What the exercise asks
Which lines below include "Available"? Copy them all.

Extracted information

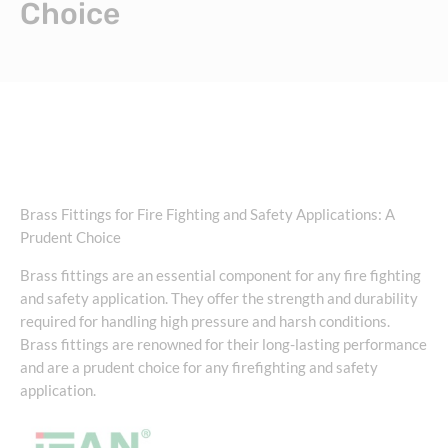
Choice
Brass Fittings for Fire Fighting and Safety Applications: A
Prudent Choice
Brass fittings are an essential component for any fire fighting
and safety application. They offer the strength and durability
required for handling high pressure and harsh conditions.
Brass fittings are renowned for their long-lasting performance
and are a prudent choice for any firefighting and safety
application.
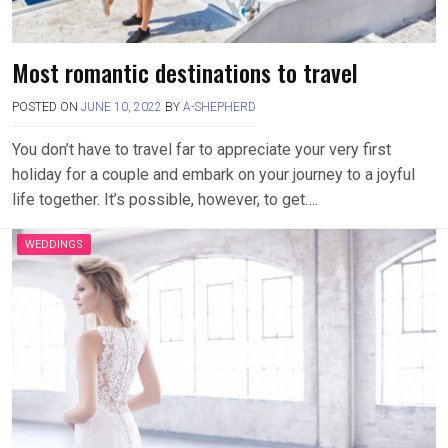
Most romantic destinations to travel
POSTED ON
JUNE 10, 2022
BY
A-SHEPHERD
You don’t have to travel far to appreciate your very first
holiday for a couple and embark on your journey to a joyful
life together. It’s possible, however, to get….
WEDDINGS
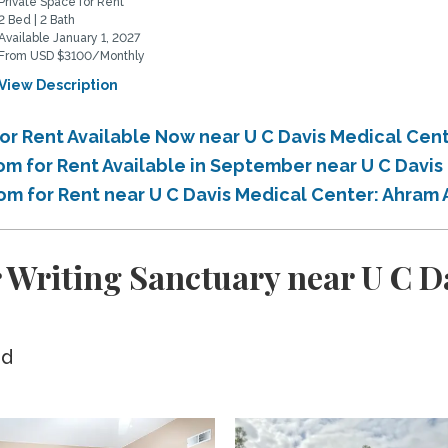
Private Space for Rent
2 Bed | 2 Bath
Available January 1, 2027
From USD $3100/Monthly
View Description
or Rent Available Now near U C Davis Medical Cen
om for Rent Available in September near U C Davi
oom for Rent near U C Davis Medical Center: Ahram
r Writing Sanctuary near U C D
ed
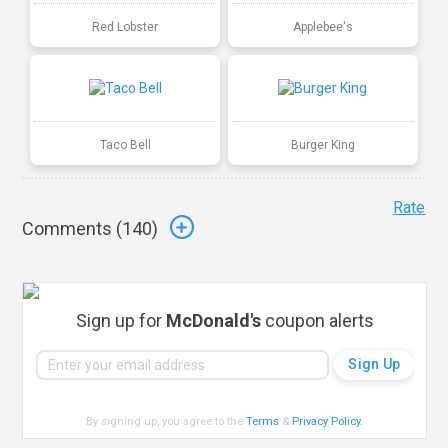
Red Lobster
Applebee's
Taco Bell
Burger King
Rate
Comments (
140
)
Sign up for
McDonald's
coupon alerts
By signing up, you agree to the
Terms
&
Privacy Policy
.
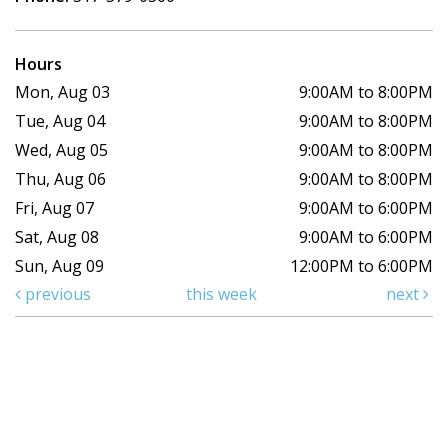
Hours
Mon, Aug 03
9:00AM to 8:00PM
Tue, Aug 04
9:00AM to 8:00PM
Wed, Aug 05
9:00AM to 8:00PM
Thu, Aug 06
9:00AM to 8:00PM
Fri, Aug 07
9:00AM to 6:00PM
Sat, Aug 08
9:00AM to 6:00PM
Sun, Aug 09
12:00PM to 6:00PM
previous
this week
next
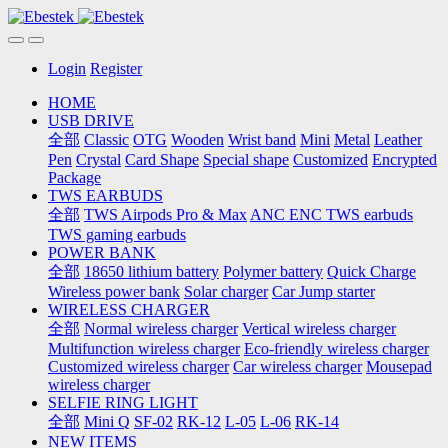
Login
Register
HOME
USB DRIVE
全部
Classic
OTG
Wooden
Wrist band
Mini
Metal
Leather
Pen
Crystal
Card Shape
Special shape
Customized
Encrypted
Package
TWS EARBUDS
全部
TWS Airpods Pro & Max
ANC ENC TWS earbuds
TWS gaming earbuds
POWER BANK
全部
18650 lithium battery
Polymer battery
Quick Charge
Wireless power bank
Solar charger
Car Jump starter
WIRELESS CHARGER
全部
Normal wireless charger
Vertical wireless charger
Multifunction wireless charger
Eco-friendly wireless charger
Customized wireless charger
Car wireless charger
Mousepad
wireless charger
SELFIE RING LIGHT
全部
Mini Q
SF-02
RK-12
L-05
L-06
RK-14
NEW ITEMS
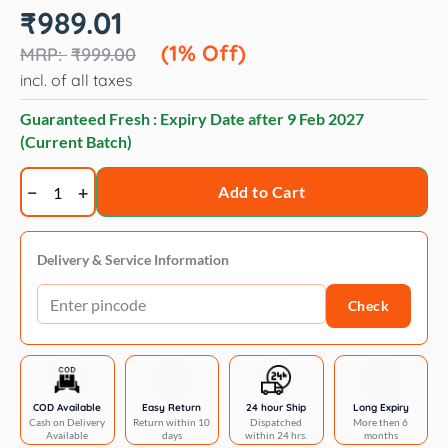
Original
Current
₹
989.01
price
price
was:
is:
(1% Off)
₹
999.00
₹999.00.
₹989.01.
incl. of all taxes
Guaranteed Fresh : Expiry Date after
9 Feb 2027
(Current Batch)
PurePet
Add to Cart
Cat
Adult
Ocean
Delivery & Service Information
Fish
Check
6kg
quantity
COD Available
Easy Return
24 hour Ship
Long Expiry
Cash on Delivery
Return within 10
Dispatched
More then 6
Available
days
within 24 hrs.
months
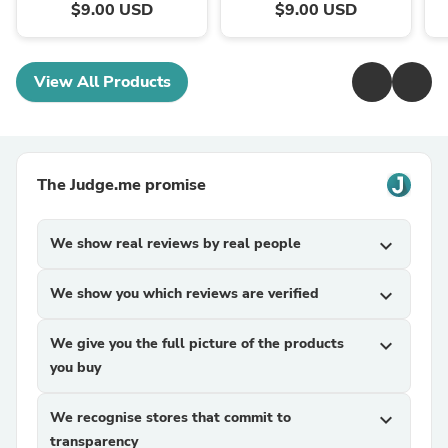
$9.00 USD
$9.00 USD
View All Products
The Judge.me promise
We show real reviews by real people
expand_more
We show you which reviews are verified
expand_more
We give you the full picture of the products
expand_more
you buy
We recognise stores that commit to
expand_more
transparency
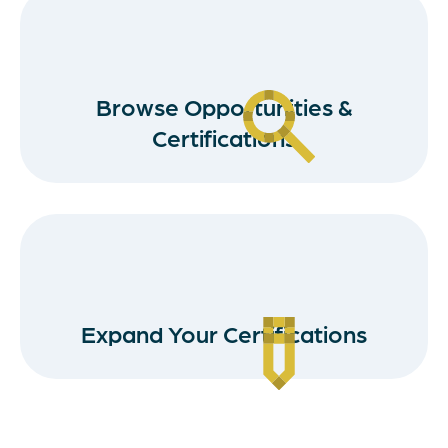
Browse Opportunities &
Certifications
Expand Your Certifications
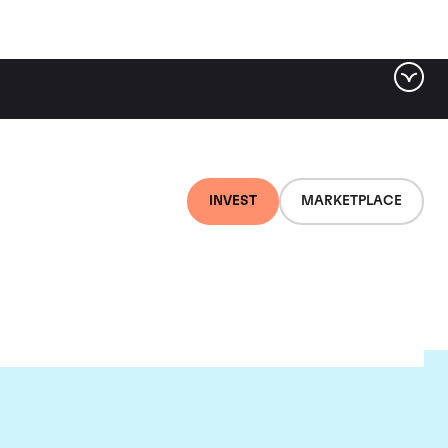
INVEST
MARKETPLACE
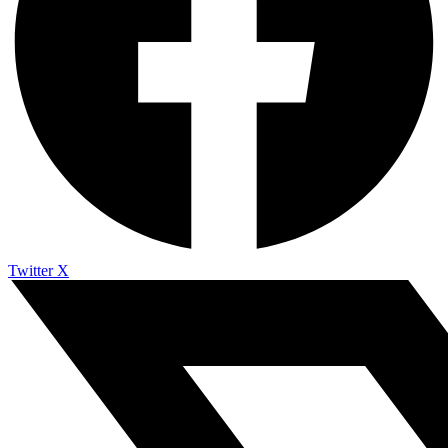
Twitter X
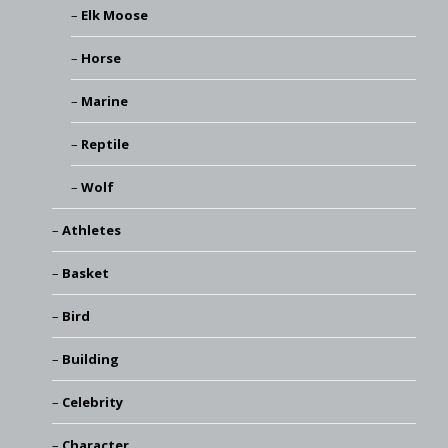
Elk Moose
Horse
Marine
Reptile
Wolf
Athletes
Basket
Bird
Building
Celebrity
Character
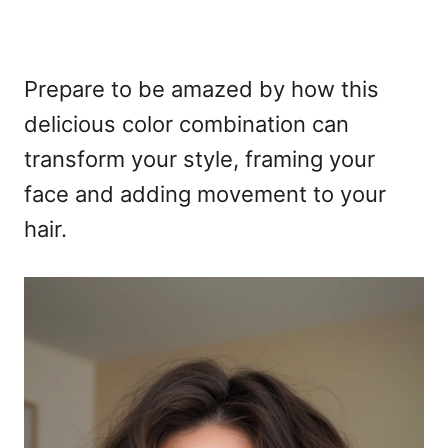
Prepare to be amazed by how this
delicious color combination can
transform your style, framing your
face and adding movement to your
hair.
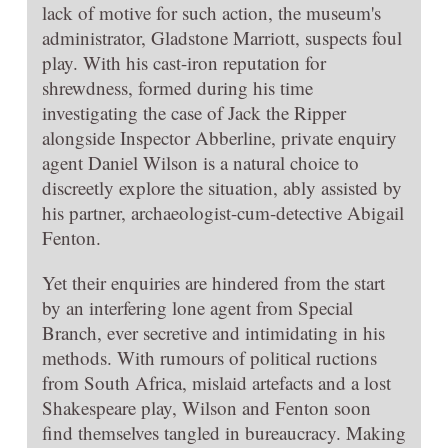
lack of motive for such action, the museum's
administrator, Gladstone Marriott, suspects foul
play. With his cast-iron reputation for
shrewdness, formed during his time
investigating the case of Jack the Ripper
alongside Inspector Abberline, private enquiry
agent Daniel Wilson is a natural choice to
discreetly explore the situation, ably assisted by
his partner, archaeologist-cum-detective Abigail
Fenton.
Yet their enquiries are hindered from the start
by an interfering lone agent from Special
Branch, ever secretive and intimidating in his
methods. With rumours of political ructions
from South Africa, mislaid artefacts and a lost
Shakespeare play, Wilson and Fenton soon
find themselves tangled in bureaucracy. Making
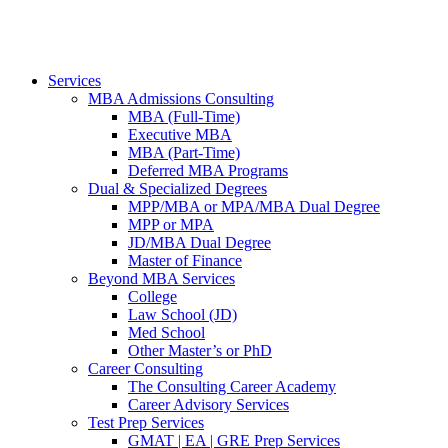
Services
MBA Admissions Consulting
MBA (Full-Time)
Executive MBA
MBA (Part-Time)
Deferred MBA Programs
Dual & Specialized Degrees
MPP/MBA or MPA/MBA Dual Degree
MPP or MPA
JD/MBA Dual Degree
Master of Finance
Beyond MBA Services
College
Law School (JD)
Med School
Other Master’s or PhD
Career Consulting
The Consulting Career Academy
Career Advisory Services
Test Prep Services
GMAT | EA | GRE Prep Services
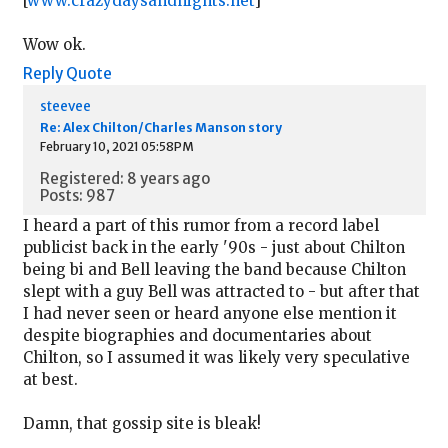
[
www.crazydaysandnights.net
]
Wow ok.
Reply
Quote
steevee
Re: Alex Chilton/Charles Manson story
February 10, 2021 05:58PM
Registered: 8 years ago
Posts: 987
I heard a part of this rumor from a record label
publicist back in the early '90s - just about Chilton
being bi and Bell leaving the band because Chilton
slept with a guy Bell was attracted to - but after that
I had never seen or heard anyone else mention it
despite biographies and documentaries about
Chilton, so I assumed it was likely very speculative
at best.
Damn, that gossip site is bleak!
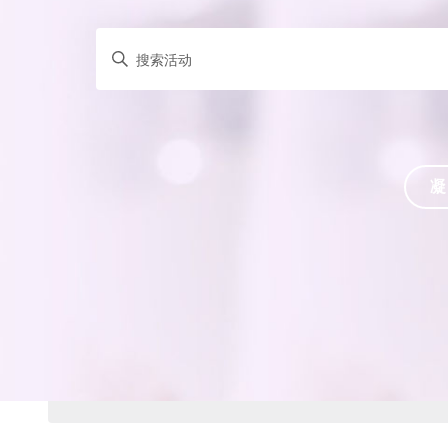
请
输
入
关
键
词，
凝
以
关
键
词
搜
索
活
动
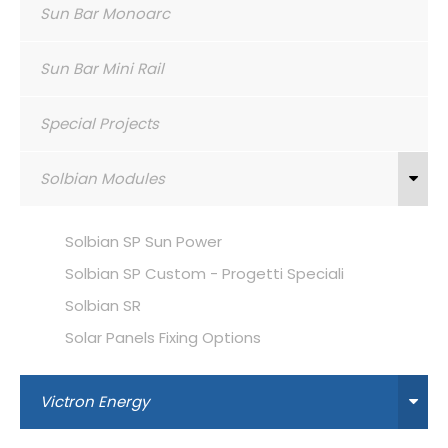
Sun Bar Monoarc
Sun Bar Mini Rail
Special Projects
Solbian Modules
Solbian SP Sun Power
Solbian SP Custom - Progetti Speciali
Solbian SR
Solar Panels Fixing Options
Victron Energy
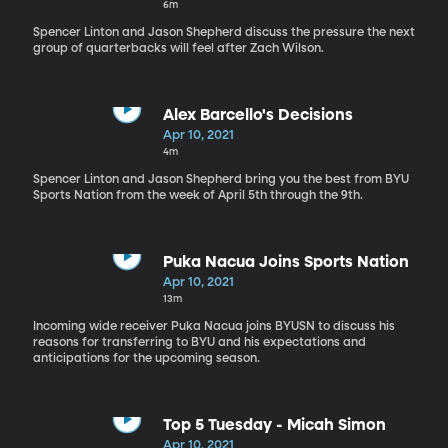
6m
Spencer Linton and Jason Shepherd discuss the pressure the next
group of quarterbacks will feel after Zach Wilson.
Alex Barcello's Decisions
Apr 10, 2021
4m
Spencer Linton and Jason Shepherd bring you the best from BYU
Sports Nation from the week of April 5th through the 9th.
Puka Nacua Joins Sports Nation
Apr 10, 2021
13m
Incoming wide receiver Puka Nacua joins BYUSN to discuss his
reasons for transferring to BYU and his expectations and
anticipations for the upcoming season.
Top 5 Tuesday - Micah Simon
Apr 10, 2021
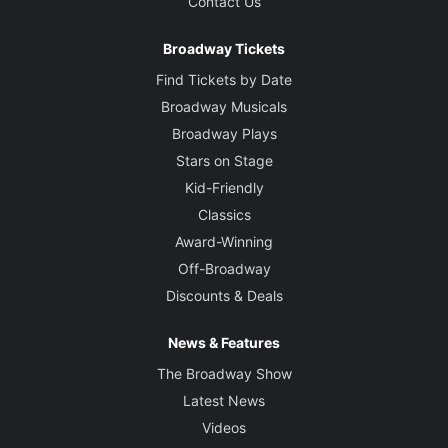
Contact Us
Broadway Tickets
Find Tickets by Date
Broadway Musicals
Broadway Plays
Stars on Stage
Kid-Friendly
Classics
Award-Winning
Off-Broadway
Discounts & Deals
News & Features
The Broadway Show
Latest News
Videos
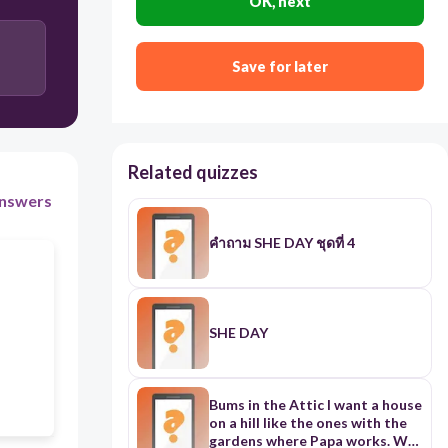
OK, next
Save for later
Related quizzes
nswers
คำถาม SHE DAY ชุดที่ 4
SHE DAY
Bums in the Attic I want a house
on a hill like the ones with the
gardens where Papa works. We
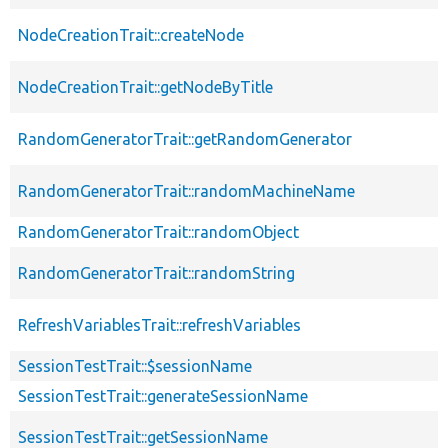
NodeCreationTrait::createNode
NodeCreationTrait::getNodeByTitle
RandomGeneratorTrait::getRandomGenerator
RandomGeneratorTrait::randomMachineName
RandomGeneratorTrait::randomObject
RandomGeneratorTrait::randomString
RefreshVariablesTrait::refreshVariables
SessionTestTrait::$sessionName
SessionTestTrait::generateSessionName
SessionTestTrait::getSessionName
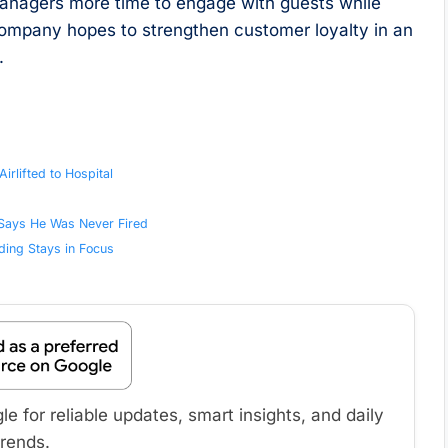
managers more time to engage with guests while
 company hopes to strengthen customer loyalty in an
.
rlifted to Hospital
 Says He Was Never Fired
ding Stays in Focus
 for reliable updates, smart insights, and daily
trends.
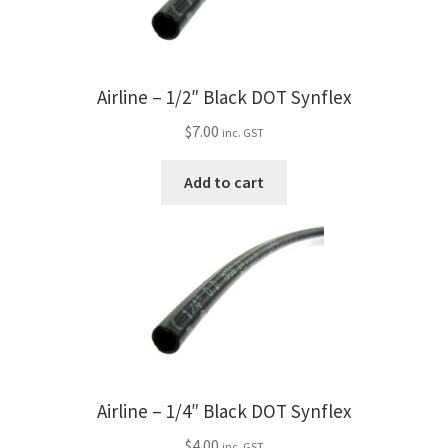
My Bookings
Tags
Airline – 1/2″ Black DOT Synflex
Locations
$
7.00
inc. GST
Add to cart
My account
My Bookings
Newsletter
Our work
Sale.
Airline – 1/4″ Black DOT Synflex
$
4.00
inc. GST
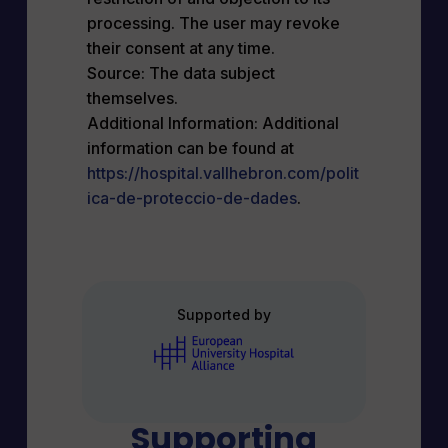
processing. The user may revoke
their consent at any time.
Source: The data subject
themselves.
Additional Information: Additional
information can be found at
https://hospital.vallhebron.com/polit
ica-de-proteccio-de-dades
.
Supported by
Supporting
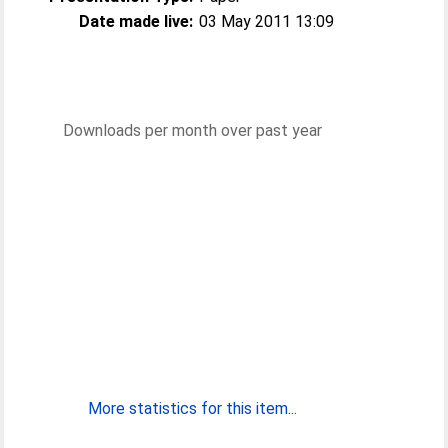
Date made live:
03 May 2011 13:09
Downloads per month over past year
More statistics for this item...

Response
Available January 1, 2027
or Rent Available Now near U C Davis Medical Cen
om for Rent Available in September near U C Davi
COD Available
Available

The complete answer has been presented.